Captured alien weapons aren't anything special, either. They have some flashy effects, but they're simply more powerful red- or green-glowing variations of ballistic firearms, and none stands out as the slightest bit distinctive. Even the Blaster Launcher is nothing but a green rocket launcher.
I can give the Bureau credit for its 1960s setting, which looks pretty good thanks to fine detail in both the base and the towns and rural farms you’re sent out to liberate. A farm mission stands out as particularly atmospheric, with battles playing out from behind tractors and bales of hay, leading to an unexpected hidden area. Scattered notes and voice recordings from civilians succumbing to an alien virus give it a touch of real creepiness. Characters' faces aren't bad, though not particularly well lip-synced to their mostly wooden voice acting. It's commendable that conversations can play out in dramatically different ways based on early conversation choices, such as whether you play good cop or bad cop in an interrogation. I can’t say I have any desire to replay The Bureau, though.

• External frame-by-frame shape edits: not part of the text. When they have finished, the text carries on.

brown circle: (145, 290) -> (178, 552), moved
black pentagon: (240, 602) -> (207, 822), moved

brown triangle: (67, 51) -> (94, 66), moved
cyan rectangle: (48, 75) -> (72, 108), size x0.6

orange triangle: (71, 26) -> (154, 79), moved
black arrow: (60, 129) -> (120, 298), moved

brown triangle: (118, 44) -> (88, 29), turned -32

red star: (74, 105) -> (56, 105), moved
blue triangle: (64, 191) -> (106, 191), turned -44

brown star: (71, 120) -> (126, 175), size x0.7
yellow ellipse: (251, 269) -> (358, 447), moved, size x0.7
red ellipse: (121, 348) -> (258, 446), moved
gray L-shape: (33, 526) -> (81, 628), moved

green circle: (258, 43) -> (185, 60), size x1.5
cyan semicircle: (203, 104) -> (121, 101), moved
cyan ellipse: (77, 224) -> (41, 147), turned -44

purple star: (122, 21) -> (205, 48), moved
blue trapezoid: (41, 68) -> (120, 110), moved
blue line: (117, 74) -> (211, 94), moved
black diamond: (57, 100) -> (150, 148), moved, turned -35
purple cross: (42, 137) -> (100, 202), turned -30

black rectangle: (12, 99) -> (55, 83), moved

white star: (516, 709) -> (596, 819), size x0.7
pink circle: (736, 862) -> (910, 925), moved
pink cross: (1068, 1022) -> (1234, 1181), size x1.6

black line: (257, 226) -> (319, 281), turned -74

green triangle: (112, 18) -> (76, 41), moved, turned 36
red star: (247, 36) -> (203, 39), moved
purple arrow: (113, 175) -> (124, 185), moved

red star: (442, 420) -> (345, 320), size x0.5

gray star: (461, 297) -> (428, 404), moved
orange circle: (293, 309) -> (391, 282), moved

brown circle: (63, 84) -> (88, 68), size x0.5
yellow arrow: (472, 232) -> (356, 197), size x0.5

Even in the moments of atmospheric success, though, there are a ton of sloppy little things that undermine the consistency of the setting, kind of like seeing a biopic in which Abraham Lincoln wears Google Glass. In the very first mission an XCOM agent has a deployable laser turret, despite never having encountered alien weapon technology before. And suddenly, in the middle of a mission, I unlocked abilities that allowed me to toss out a friendly version of alien blobs and drones. There’s no mission to obtain the skills, no interaction with a Q-like scientist back at base explaining that he’s figured out how to control the alien technology. The Bureau just says, "Bam, you can do that now." Oh, and in a few places cinematic sound effects are straight-up missing. That’s just ridiculous.